The living room designed by Tiffany Duggan of Studio Duggan for her mother
The living room designed by Tiffany Duggan of Studio Duggan for her mother

In fact, the glazed window was meant to be the only amendment to the house until the architect in the family suggested otherwise. “There was a bit of mission creep on my part,” admits Alex. “But it was essentially the same process for working with any client. The added pressure is that you have to live with the results – any visitor to my parents’ house is going to judge me by what I’ve done there. I had to get it right.

“I don’t think my parents would have dreamed of doing anything like this if they didn’t have an architect in the family; it’s well outside their comfort zone. But it’s come off trumps, and I don’t think they had any idea how transformational it would be.”

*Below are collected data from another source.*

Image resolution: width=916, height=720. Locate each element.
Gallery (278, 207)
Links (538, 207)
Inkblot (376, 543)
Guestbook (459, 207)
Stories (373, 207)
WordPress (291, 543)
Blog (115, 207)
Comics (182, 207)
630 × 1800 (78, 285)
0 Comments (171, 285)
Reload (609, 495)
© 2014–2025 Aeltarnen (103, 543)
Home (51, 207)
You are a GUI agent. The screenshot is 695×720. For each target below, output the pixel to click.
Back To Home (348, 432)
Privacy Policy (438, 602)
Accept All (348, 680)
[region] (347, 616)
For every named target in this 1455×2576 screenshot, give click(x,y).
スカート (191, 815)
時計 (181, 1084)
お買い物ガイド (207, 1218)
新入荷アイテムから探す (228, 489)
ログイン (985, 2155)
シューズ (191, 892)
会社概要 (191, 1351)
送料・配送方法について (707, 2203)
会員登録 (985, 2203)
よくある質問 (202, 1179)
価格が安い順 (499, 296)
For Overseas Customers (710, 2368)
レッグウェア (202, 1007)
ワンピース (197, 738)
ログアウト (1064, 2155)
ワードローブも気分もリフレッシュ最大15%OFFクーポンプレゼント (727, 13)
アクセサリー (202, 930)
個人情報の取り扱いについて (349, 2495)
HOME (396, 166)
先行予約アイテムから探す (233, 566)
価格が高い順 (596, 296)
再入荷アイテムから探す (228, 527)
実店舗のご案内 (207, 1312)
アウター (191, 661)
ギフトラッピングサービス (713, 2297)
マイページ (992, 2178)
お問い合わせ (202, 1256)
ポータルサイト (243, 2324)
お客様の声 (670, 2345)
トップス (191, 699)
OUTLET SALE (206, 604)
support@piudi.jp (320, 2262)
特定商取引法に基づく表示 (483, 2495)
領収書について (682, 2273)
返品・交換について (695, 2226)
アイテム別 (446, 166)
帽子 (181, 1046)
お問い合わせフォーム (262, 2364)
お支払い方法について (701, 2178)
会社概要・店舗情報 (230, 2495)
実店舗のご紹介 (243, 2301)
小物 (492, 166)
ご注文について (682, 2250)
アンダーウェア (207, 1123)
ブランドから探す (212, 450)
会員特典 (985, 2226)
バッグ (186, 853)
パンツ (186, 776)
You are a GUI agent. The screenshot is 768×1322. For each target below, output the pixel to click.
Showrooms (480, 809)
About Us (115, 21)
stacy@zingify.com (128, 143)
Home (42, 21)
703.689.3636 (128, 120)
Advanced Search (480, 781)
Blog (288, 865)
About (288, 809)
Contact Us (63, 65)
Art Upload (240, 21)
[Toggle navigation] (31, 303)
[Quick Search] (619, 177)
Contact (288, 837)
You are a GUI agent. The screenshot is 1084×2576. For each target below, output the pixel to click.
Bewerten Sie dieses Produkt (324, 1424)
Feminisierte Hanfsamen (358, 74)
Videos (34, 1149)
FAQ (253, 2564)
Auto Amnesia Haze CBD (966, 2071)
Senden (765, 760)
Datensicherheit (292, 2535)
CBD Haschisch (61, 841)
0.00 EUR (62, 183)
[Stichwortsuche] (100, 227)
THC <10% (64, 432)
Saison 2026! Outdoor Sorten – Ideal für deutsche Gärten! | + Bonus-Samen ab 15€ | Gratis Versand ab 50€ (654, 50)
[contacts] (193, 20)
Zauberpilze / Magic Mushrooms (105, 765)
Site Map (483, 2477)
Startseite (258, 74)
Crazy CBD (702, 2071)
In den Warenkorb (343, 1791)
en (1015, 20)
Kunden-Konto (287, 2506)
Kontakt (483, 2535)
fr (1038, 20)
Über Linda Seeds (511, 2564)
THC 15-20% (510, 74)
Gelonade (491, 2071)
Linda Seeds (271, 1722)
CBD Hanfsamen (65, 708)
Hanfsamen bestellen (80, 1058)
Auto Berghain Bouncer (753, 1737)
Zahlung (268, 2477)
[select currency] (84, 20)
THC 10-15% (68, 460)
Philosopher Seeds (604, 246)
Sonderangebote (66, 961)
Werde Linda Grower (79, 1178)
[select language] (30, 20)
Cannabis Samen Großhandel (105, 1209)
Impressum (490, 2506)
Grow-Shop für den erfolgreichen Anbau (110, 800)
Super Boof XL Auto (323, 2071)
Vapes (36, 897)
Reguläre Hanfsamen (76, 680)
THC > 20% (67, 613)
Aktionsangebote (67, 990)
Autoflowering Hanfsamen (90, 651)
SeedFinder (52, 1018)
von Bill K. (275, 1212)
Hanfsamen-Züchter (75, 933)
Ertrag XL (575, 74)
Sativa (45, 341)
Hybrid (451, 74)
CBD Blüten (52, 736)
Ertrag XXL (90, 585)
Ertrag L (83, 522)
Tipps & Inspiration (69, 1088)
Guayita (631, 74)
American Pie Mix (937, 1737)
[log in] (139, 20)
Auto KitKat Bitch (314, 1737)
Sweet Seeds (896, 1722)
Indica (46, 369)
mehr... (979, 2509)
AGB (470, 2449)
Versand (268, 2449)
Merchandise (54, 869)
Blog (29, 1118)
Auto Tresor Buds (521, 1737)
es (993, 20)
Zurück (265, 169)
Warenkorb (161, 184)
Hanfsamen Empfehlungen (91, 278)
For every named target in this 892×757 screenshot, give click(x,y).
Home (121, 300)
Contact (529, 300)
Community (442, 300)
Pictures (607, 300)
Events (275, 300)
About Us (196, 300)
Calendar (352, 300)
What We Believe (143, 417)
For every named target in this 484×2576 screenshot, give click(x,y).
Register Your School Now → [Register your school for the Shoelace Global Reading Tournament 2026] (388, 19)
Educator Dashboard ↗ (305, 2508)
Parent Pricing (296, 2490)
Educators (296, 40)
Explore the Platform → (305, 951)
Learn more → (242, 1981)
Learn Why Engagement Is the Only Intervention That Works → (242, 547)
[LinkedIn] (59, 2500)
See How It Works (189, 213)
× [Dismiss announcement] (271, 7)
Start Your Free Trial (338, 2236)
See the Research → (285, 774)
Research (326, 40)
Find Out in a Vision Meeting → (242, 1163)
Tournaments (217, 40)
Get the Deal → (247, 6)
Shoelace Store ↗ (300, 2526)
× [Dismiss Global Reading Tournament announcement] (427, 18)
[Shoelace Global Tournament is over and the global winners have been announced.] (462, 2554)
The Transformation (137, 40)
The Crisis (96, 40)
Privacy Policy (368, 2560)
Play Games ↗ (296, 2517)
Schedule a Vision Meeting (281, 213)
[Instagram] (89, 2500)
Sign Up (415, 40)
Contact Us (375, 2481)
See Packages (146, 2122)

Surprisingly, all those written about here report no petty squabbles, no regression to the different relationships that they must have shared when they were younger. In fact, all the “clients” came away with a newfound respect for their loved one after seeing them in action professionally. Penny Lent says she was amazed at just how broad an interior designer’s job is, from running huge teams of builders to styling up the bathroom with Jo Malone products.

“We saw him in a quite different light,” says Susan Sykes of her son. “And of course, it’s always a privilege to talk to someone about the thing they care passionately about. That has been a great joy to share.”